Work instructions ▸
Further down are entries; set down exactly and only the lines from the one with "Polls Archive" up to and including the one with "съветници Мария Бръмбева, д-р", dropping each picture.

= = =

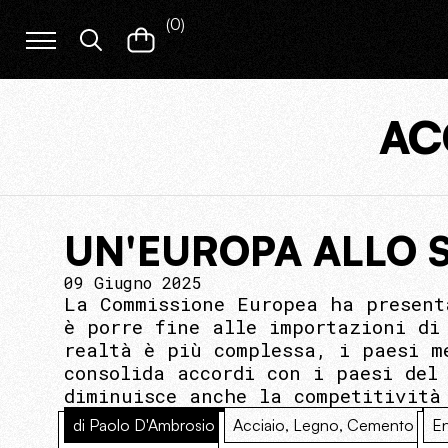
(
0
)
AC
UN'EUROPA ALLO 
09 Giugno 2025
La Commissione Europea ha present
è porre fine alle importazioni di
realtà è più complessa, i paesi m
consolida accordi con i paesi del
diminuisce anche la competitività
di Paolo D'Ambrosio
Acciaio, Legno, Cemento
En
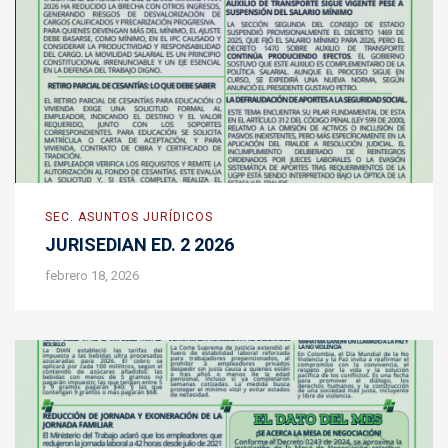
SEC. ASUNTOS JURÍDICOS
JURISEDIAN ED. 2 2026
febrero 18, 2026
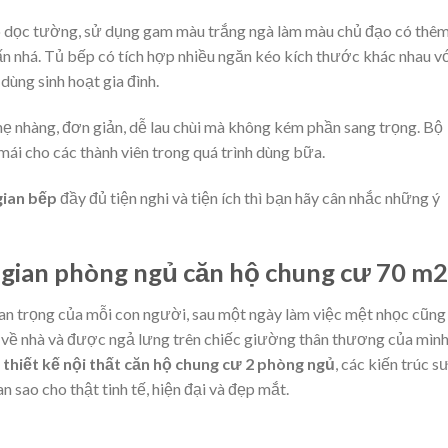
eo dọc tường, sử dụng gam màu trắng ngà làm màu chủ đạo có thê
 nhá. Tủ bếp có tích hợp nhiều ngăn kéo kích thước khác nhau v
dùng sinh hoạt gia đình.
hẹ nhàng, đơn giản, dễ lau chùi mà không kém phần sang trọng. Bộ
mái cho các thành viên trong quá trình dùng bữa.
gian bếp
đầy đủ tiện nghi và tiện ích thì bạn hãy cân nhắc những ý
g gian phòng ngủ căn hộ chung cư 70 m2
uan trọng của mỗi con người, sau một ngày làm việc mệt nhọc cũng
h về nhà và được ngả lưng trên chiếc giường thân thương của mình
h
thiết kế nội thất căn hộ chung cư 2 phòng ngủ
, các kiến trúc s
an sao cho thật tinh tế, hiện đại và đẹp mắt.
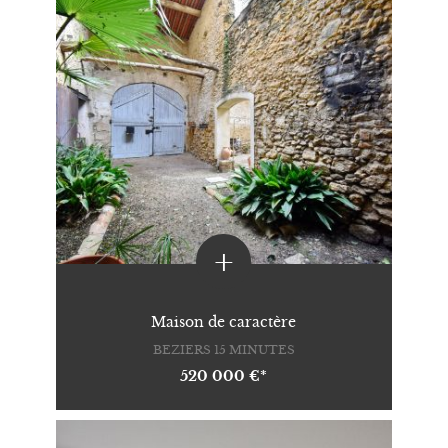
+
Maison de caractère
BEZIERS 15 MINUTES
520 000 €*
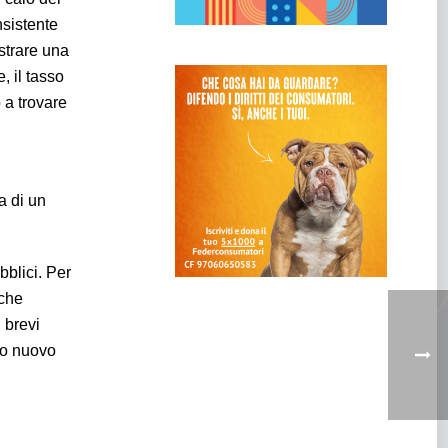
nsistente
strare una
, il tasso
 a trovare
a di un
bblici. Per
 che
 brevi
no nuovo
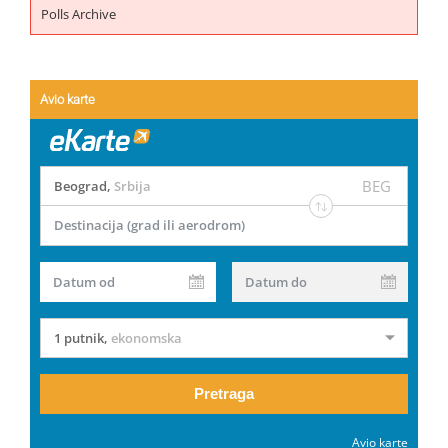
Polls Archive
Avio karte
BEG
Beograd
,
Srbija
Destinacija (grad ili aerodrom)
Datum od
Datum do
1 putnik
,
ekonomska
Pretraga
Avio karte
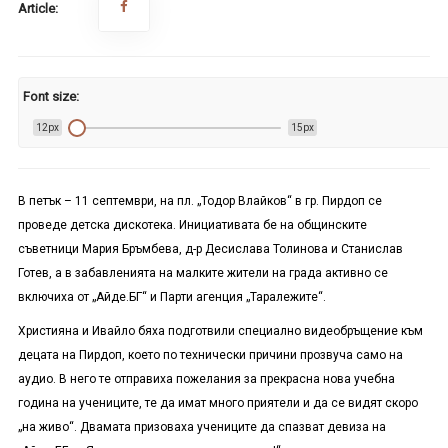
Article:
Font size:
12px
15px
В петък – 11 септември, на пл. „Тодор Влайков“ в гр. Пирдоп се
проведе детска дискотека. Инициативата бе на общинските
съветници Мария Бръмбева, д-р Десислава Толинова и Станислав
Готев, а в забавленията на малките жители на града активно се
включиха от „Айде.БГ“ и Парти агенция „Таралежите“.
Християна и Ивайло бяха подготвили специално видеобръщение към
децата на Пирдоп, което по технически причини прозвуча само на
аудио. В него те отправиха пожелания за прекрасна нова учебна
година на учениците, те да имат много приятели и да се видят скоро
„на живо“. Двамата призоваха учениците да спазват девиза на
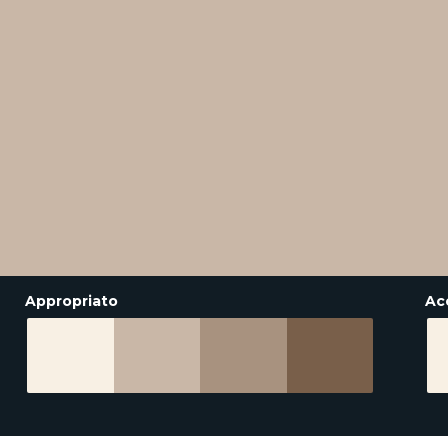
Appropriato
Ac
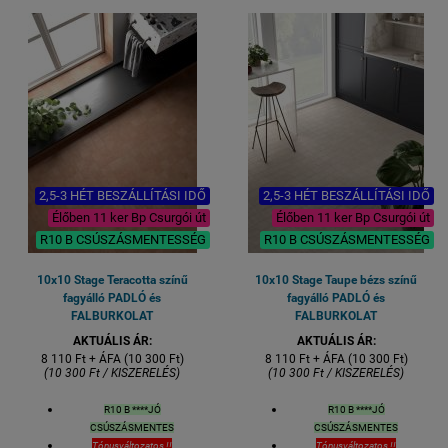
2,5-3 HÉT BESZÁLLÍTÁSI IDŐ
2,5-3 HÉT BESZÁLLÍTÁSI IDŐ
Élőben 11 ker Bp Csurgói út
Élőben 11 ker Bp Csurgói út
R10 B CSÚSZÁSMENTESSÉG
R10 B CSÚSZÁSMENTESSÉG
10x10 Stage Teracotta színű
10x10 Stage Taupe bézs színű
fagyálló PADLÓ és
fagyálló PADLÓ és
FALBURKOLAT
FALBURKOLAT
AKTUÁLIS ÁR:
AKTUÁLIS ÁR:
8 110 Ft + ÁFA (10 300 Ft)
8 110 Ft + ÁFA (10 300 Ft)
(10 300 Ft / KISZERELÉS)
(10 300 Ft / KISZERELÉS)
R10 B ****JÓ
R10 B ****JÓ
CSÚSZÁSMENTES
CSÚSZÁSMENTES
Tónusváltozatos !!
Tónusváltozatos !!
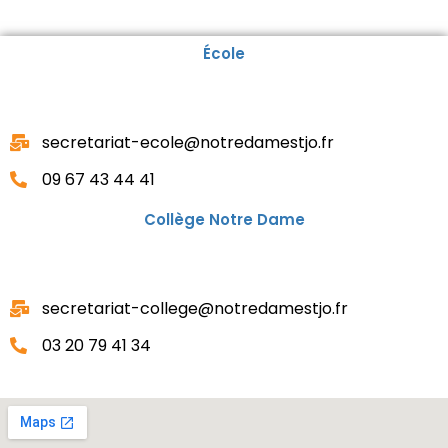
École
secretariat-ecole@notredamestjo.fr
09 67 43 44 41
Collège Notre Dame
secretariat-college@notredamestjo.fr
03 20 79 41 34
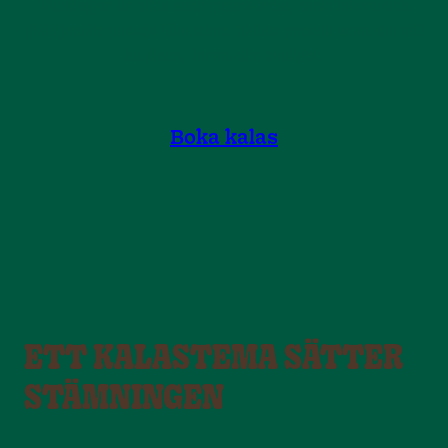
Vardagar är ofta mer prisvärda, men leken och
glädjen är precis lika stor. Kalas precis som du vill
ha dem, inom din budget.
Boka kalas
ETT KALASTEMA SÄTTER
STÄMNINGEN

= = =

Exercise answer ▸
Polls Archive
Avio karte
BEG
Beograd
,
Srbija
Destinacija (grad ili aerodrom)
Datum od
Datum do
1 putnik
,
ekonomska
Pretraga
Avio karte
Article:
Font size:
12px
15px
В петък – 11 септември, на пл. „Тодор Влайков“ в гр. Пирдоп се
проведе детска дискотека. Инициативата бе на общинските
съветници Мария Бръмбева, д-р Десислава Толинова и Станислав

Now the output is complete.